Shabbat 15 marzo 2026 — borrador previo del estudio Isaías 14
Studio dello 𐤔𐤁𐤕 · Sabato 14-15 Marzo 2026
Yeshayah (Isaia) 14 · Yeshayah 28 · Bereshit (Genesi) 1 · Daniyel (Daniele) 9
XuprYahu + Gabrieli
1. Il punto di partenza — interpretazioni su interpretazioni
Yeshayah 28:10-13 stabilisce il principio del problema:
«Precetto su precetto, linea su linea, un po’ qui, un po’ là» — e così il popolo cadde all’indietro, fu spezzato, intrappolato e preso.
L’accumulo di interpretazioni senza tornare al testo originale ha prodotto esattamente il contrario di ciò che il codice intendeva.
Il principio attivo rimane sepolto sotto il nome commerciale.

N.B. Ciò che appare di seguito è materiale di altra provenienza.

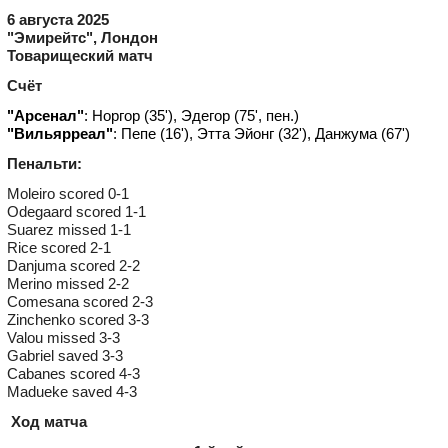
6 августа 2025
"Эмирейтс", Лондон
Товарищеский матч
Счёт
"Арсенал"
: Норгор (35'), Эдегор (75', пен.)
"Вильярреал"
: Пепе (16'), Этта Эйонг (32'), Данжума (67')
Пенальти:
Moleiro scored 0-1
Odegaard scored 1-1
Suarez missed 1-1
Rice scored 2-1
Danjuma scored 2-2
Merino missed 2-2
Comesana scored 2-3
Zinchenko scored 3-3
Valou missed 3-3
Gabriel saved 3-3
Cabanes scored 4-3
Madueke saved 4-3
️
Ход матча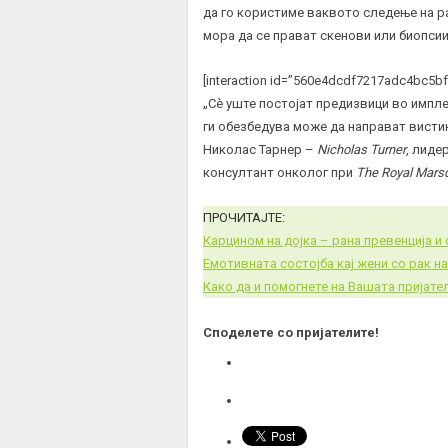
да го користиме ваквото следење на рак
мора да се прават скенови или биопсии
[interaction id=”560e4dcdf7217adc4bc5bf
„Сè уште постојат предизвици во импл
ги обезбедува може да направат вистин
Николас Тарнер –
Nicholas Turner
, лиде
консултант онколог при
The Royal Mars
ПРОЧИТАЈТЕ:
Карцином на дојка – рана превенција и
Емотивната состојба кај жени со рак н
Како да и помогнете на Вашата пријател
Споделете со пријателите!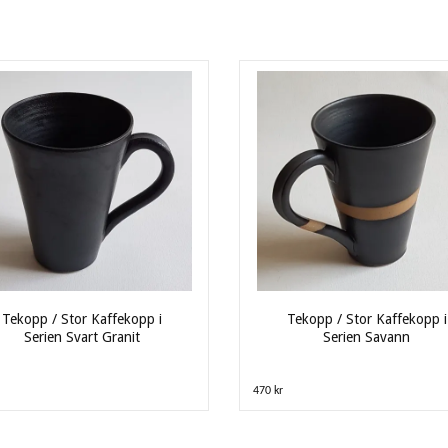
Tekopp / Stor Kaffekopp i
Tekopp / Stor Kaffekopp i
Serien Svart Granit
Serien Savann
470 kr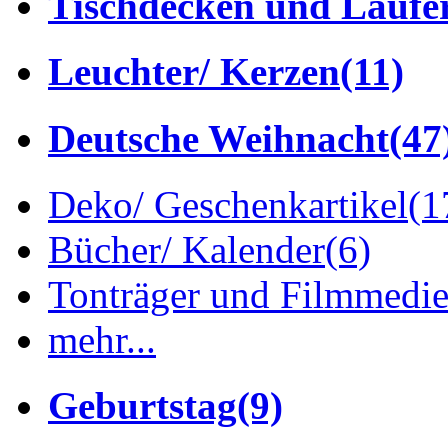
Tischdecken und Läufe
Leuchter/ Kerzen
(11)
Deutsche Weihnacht
(47
Deko/ Geschenkartikel
(1
Bücher/ Kalender
(6)
Tonträger und Filmmedi
mehr...
Geburtstag
(9)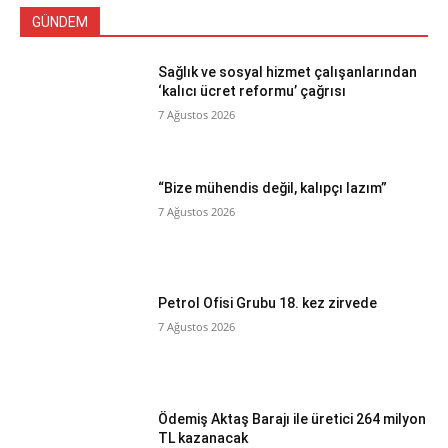
GÜNDEM
Sağlık ve sosyal hizmet çalışanlarından
‘kalıcı ücret reformu’ çağrısı
7 Ağustos 2026
“Bize mühendis değil, kalıpçı lazım”
7 Ağustos 2026
Petrol Ofisi Grubu 18. kez zirvede
7 Ağustos 2026
Ödemiş Aktaş Barajı ile üretici 264 milyon
TL kazanacak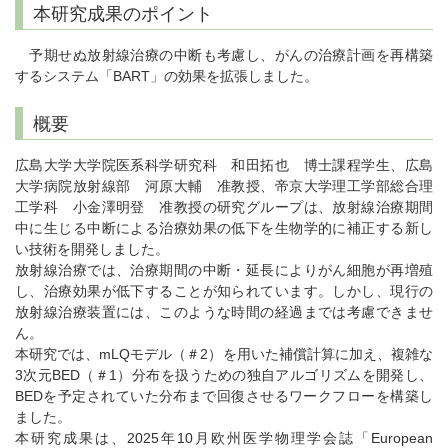
本研究成果のポイント
予期せぬ放射線治療の中断も考慮し、がんの治療計画を再構築
するシステム「BART」の効果を拡張しました。
概要
広島大学大学院医系科学研究科 和田拓也 博士課程学生、広島
大学病院放射線部 河原大輔 准教授、帝京大学理工学部総合理
工学科 小金澤明登 准教授の研究グループは、放射線治療期間
中に生じる中断による治療効果の低下を生物学的に補正する新し
い技術を開発しました。
放射線治療では、治療期間の中断・延長によりがん細胞が再増殖
し、治療効果が低下することが知られています。しかし、現行の
放射線治療装置には、このような時間の経過までは考慮できませ
ん。
本研究では、mLQモデル（＃2）を用いた補償計算に加え、複雑な
3次元BED（＃1）分布を扱うための独自アルゴリズムを開発し、
BEDを予定されていた分布まで回復させるワークフローを構築し
ました。
本研究成果は、2025年10月欧州医学物理学会誌「European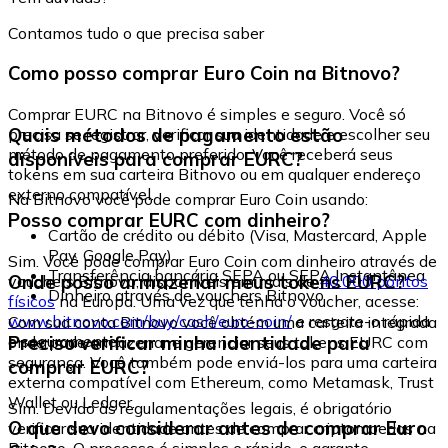
Contamos tudo o que precisa saber
Como posso comprar Euro Coin na Bitnovo?
Comprar EURC na Bitnovo é simples e seguro. Você só
Quais métodos de pagamento estão
precisa se registrar, verificar sua identidade e escolher seu
método de pagamento preferido. Você receberá seus
disponíveis para comprar EURC?
tokens em sua carteira Bitnovo ou em qualquer endereço
externo compatível.
Na Bitnovo você pode comprar Euro Coin usando:
Posso comprar EURC com dinheiro?
Cartão de crédito ou débito (Visa, Mastercard, Apple
Pay, Google Pay)
Sim. Você pode comprar Euro Coin com dinheiro através de
Transferência bancária SEPA ou SEPA Instantânea
Onde posso armazenar meus tokens EURC?
vouchers Bitnovo, disponíveis em mais de
40.000 pontos
Dinheiro através de vouchers Bitnovo
físicos
na Europa. Uma vez que tenha o voucher, acesse:
www.bitnovo.com/buy/cash/euro-coin/
e resgate-o rápida
Com sua conta Bitnovo você obtém uma carteira integrada
e seguramente.
Preciso verificar minha identidade para
onde pode armazenar e gerenciar seus tokens EURC com
segurança. Você também pode enviá-los para uma carteira
comprar EURC?
externa compatível com Ethereum, como Metamask, Trust
Wallet ou Ledger.
Sim. Devido às regulamentações legais, é obrigatório
O que devo considerar antes de comprar Euro
verificar sua identidade antes de comprar criptomoedas na
Bitnovo. O processo é simples e rápido, e garante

Katab come strumento è la prescrizione per principio attivo applicata al codice sorgente — leggere il testo nella sua lingua originale senza strati di tradizione sopra.
2. Yeshayah 14 — chi è veramente il ben shachar
L’errore di traduzione fondamentale
𐤄𐤉𐤋𐤋 — Halal — non è un nome proprio. È un verbo. Brillare, risplendere, fare luce. Participio: colui che brilla.
La traduzione «Lucifer» viene dal latino lux ferre — portatore di luce. Girolamo nel IV secolo prese una descrizione e la convertì in nome proprio. Questo è esattamente lo strato commerciale sopra il principio attivo.
𐤁𐤍 𐤔𐤇𐤓 — ben shachar — figlio dell’aurora, del mattino. Colui che brilla nel momento preciso prima che sorga il sole.
Il contesto reale
Yeshayah 14:4 lo dice esplicitamente — questo è un mashal, una parabola, contro il re di Babilonia. Non è principalmente un testo cosmologico sugli angeli caduti. È un poema di giudizio contro un re umano che si credette divino.
Ma c’è un principio più profondo dietro il re umano.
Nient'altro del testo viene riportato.